Alors elle va s'enfermer dans sa chambre. Elle n'a pas besoin de statues de cire, elle a besoin de réconfort. De quelque chose à quoi s'accrocher. D'un « ça va aller », même si c'est un mensonge. Et comme aucun être humain dans cette maison ne semble pouvoir lui offrir ça, elle s'en va pleurer sur le ventre de doudou lapin.
Il a toujours été là lui. Même pendant son coming out. Et ce sera peut-être le seul.
Elle finit par se calmer et par remplir la poubelle de mouchoirs. Assise sur son lit, elle n'ose pas y retourner. Pour dire quoi ? Il est hors de question qu'elle s'excuse. Tout ce qu'elle a dit, elle le pensait. Et il le méritait. Elle n'a pas à s'excuser. Mais à part ça, elle ne sait pas quoi leur dire.
On toque à sa porte avant de l'ouvrir. Il n'y a qu'une seule personne dans toute la maison qui se permet de ne pas attendre qu'elle réponde et c'est son frère. Roxas sait toujours quand est-ce qu'il peut venir ou pas. La magie des jumeaux, ou une autre connerie du style. Dans tous les cas, il est là, dans sa chambre, avec elle. Sur son portable, comme d'habitude. Il s'assoit sur son tapis, sans lui jeter un regard. Ce n'est pas grave, ça lui fait quand même du bien. Elle n'est pas seule, donc ses méchantes pensées ne peuvent pas l'atteindre pour le moment.

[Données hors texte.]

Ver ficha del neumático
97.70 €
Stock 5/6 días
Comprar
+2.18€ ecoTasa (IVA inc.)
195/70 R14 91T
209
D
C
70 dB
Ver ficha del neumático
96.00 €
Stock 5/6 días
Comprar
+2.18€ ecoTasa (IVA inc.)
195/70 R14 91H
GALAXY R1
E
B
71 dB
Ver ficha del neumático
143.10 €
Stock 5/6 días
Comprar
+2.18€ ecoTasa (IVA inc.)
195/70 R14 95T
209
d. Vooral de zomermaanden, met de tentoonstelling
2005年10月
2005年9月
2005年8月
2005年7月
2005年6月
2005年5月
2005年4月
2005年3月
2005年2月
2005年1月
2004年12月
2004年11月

- Tu lui as mis une claque.
Et c'est ça aussi qu'elle aime chez son frère, son manque de tact. Il ne la traite pas comme une petite chose fragile. Il le fait avec les parents, avec des amis, mais jamais avec elle. Il est franc, même s'il en oublie les formes.
- Ils m'en veulent ?
- Nan.
Il lève les yeux de son portable.
- T'as assuré.
Elle rougit. C'est un peu gênant de se dire qu'elle vient de pleurer comme quand elle était enfant devant ses parents. Qu'elle a laissé ses sentiments reprendre le dessus. Même s'il n'y a pas de honte à ça.

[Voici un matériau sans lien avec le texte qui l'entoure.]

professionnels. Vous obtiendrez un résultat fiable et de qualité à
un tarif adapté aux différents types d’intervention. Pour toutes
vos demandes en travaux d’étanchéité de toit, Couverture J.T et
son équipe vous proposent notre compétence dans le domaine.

- Tu penses qu'ils vont y réfléchir ?
- Tu parles, papa doit déjà être en train de remettre sa vie en question.
Elle hoche la tête en triturant les oreilles de doudou lapin. Elle a peut-être du bon, cette phrase horrible que son père a sortie. Ça a du bon si ça lui permet de devenir un peu plus tolérant, de faire un peu plus attention à ses mots.
Et si ça lui permet de comprendre que sa fille est lesbienne, donc que chaque remarque homophobe la concerne.
Naminé sourit un peu. Juste un peu. Peut-être qu'ici, elle n'aura peut-être bientôt plus l'habitude.